The challenges that are encountered in this project can be summarized in the following few points:
    1. The target bank model to beat is an optimized one, and this is discovered after building all the models.
    2. The nature of the data made it impossible to do a regression instead of a "Paid" vs "Default" classification. The only indication of Default rate is the "grade" and "sub-grade" that the bank assigns to each loan, which is subjective rather than objective. 
    3. Even if we could train a 100% accurate regression model that reflects the default rate of each loan, it is equivalent to reproducing the bank's existing grading model, which is useless to any interested stakeholder.
    4. There were some paper that suggest that banks use a graphical model approach towards loan default rate. Upon further review, these would most likely be corporate loans, since some of the data regarding corporate loans are unmeasurable/unreportable (e.g. industry outlook, corporate outlook). However, banks require complete information for personal loans, which means the graphical model approach would not be effective (no need for inferences, just train P(Default|features))

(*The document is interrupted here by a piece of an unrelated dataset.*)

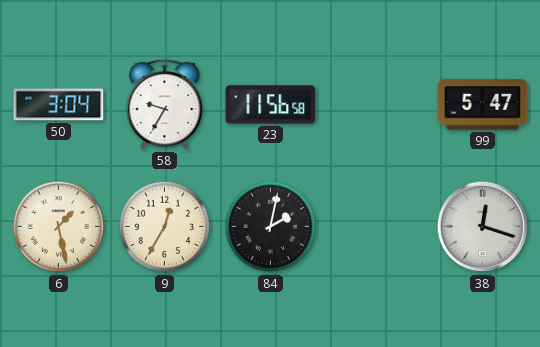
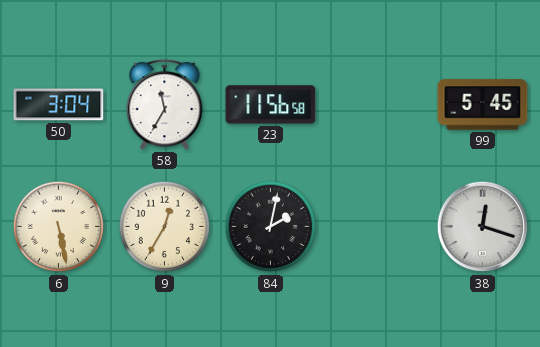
58: 9:35 -> 11:35
99: 5:47 -> 5:45
6: 1:28 -> 5:28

Therefore, future work should be focused on acquiring a complete dataset, which includes both approved and rejected loan data (and assume that all rejected loan data will be defaults), to see how the each feature relate to one another in causing the default. On the other hand, as regulations are tightening since the financial crisis, we can see that the existing loan evaluation system implemented at the financial institutions are quite mature. In conclusion, banks have become a lot more responsible in terms of issuing loans since the subprime mortgage crisis.